At least one other clinical sequencing cancer lab has also adapted the capture-based RNA-seq method. Sameek Roychowdhury, an assistant professor of medicine at Ohio State University's Comprehensive Cancer Center, is using the method in a precision cancer medicine clinical trial. "It's a great strategy," he told GenomeWeb. Roychowdhury previously trained in Chinnaiyan's lab at the University of Michigan and learned of the method there.
As part of Ohio State's trial, eligible patients are first screened via a targeted NGS panel for clinical decision making, and if no actionable results are found in the panel, the sample is sent through a research pipeline where it undergoes exome and transcriptome sequencing.
Roychowdhury said that the main benefit of the capture-based method is that it "allows you to rescue low-quality or degraded samples" that might not otherwise yield results.
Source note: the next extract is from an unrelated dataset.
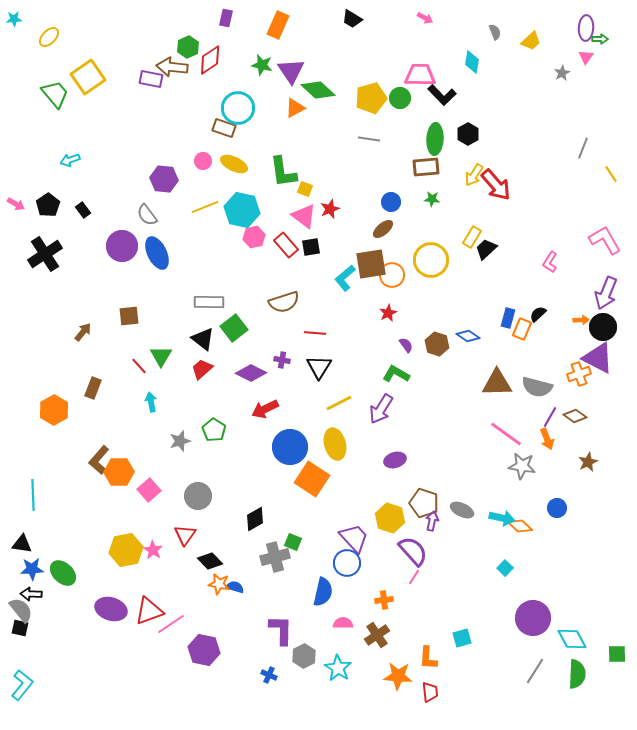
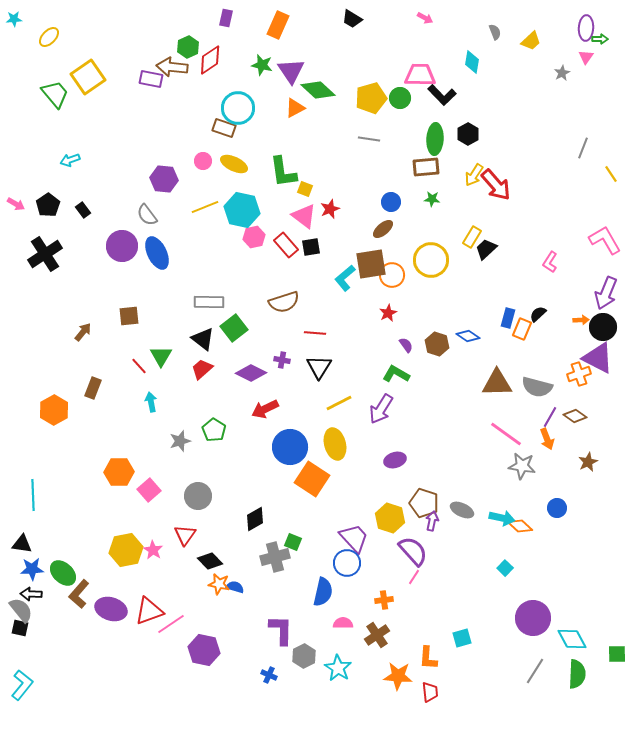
brown L-shape at (99, 460): moved 20 px left, 134 px down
In addition, it enables targeting of specific genes. In the Genome Research paper, the Michigan team demonstrated the approach on the entire exome, but it is also possible to use probes targeting an even smaller subset of genes, Roychowdhury said. While the strategy is not brand new, he said, the paper does a nice job of illustrating its "applications in the clinic for cancer and potentially other diseases as well, to focus your testing or to rescue degraded samples."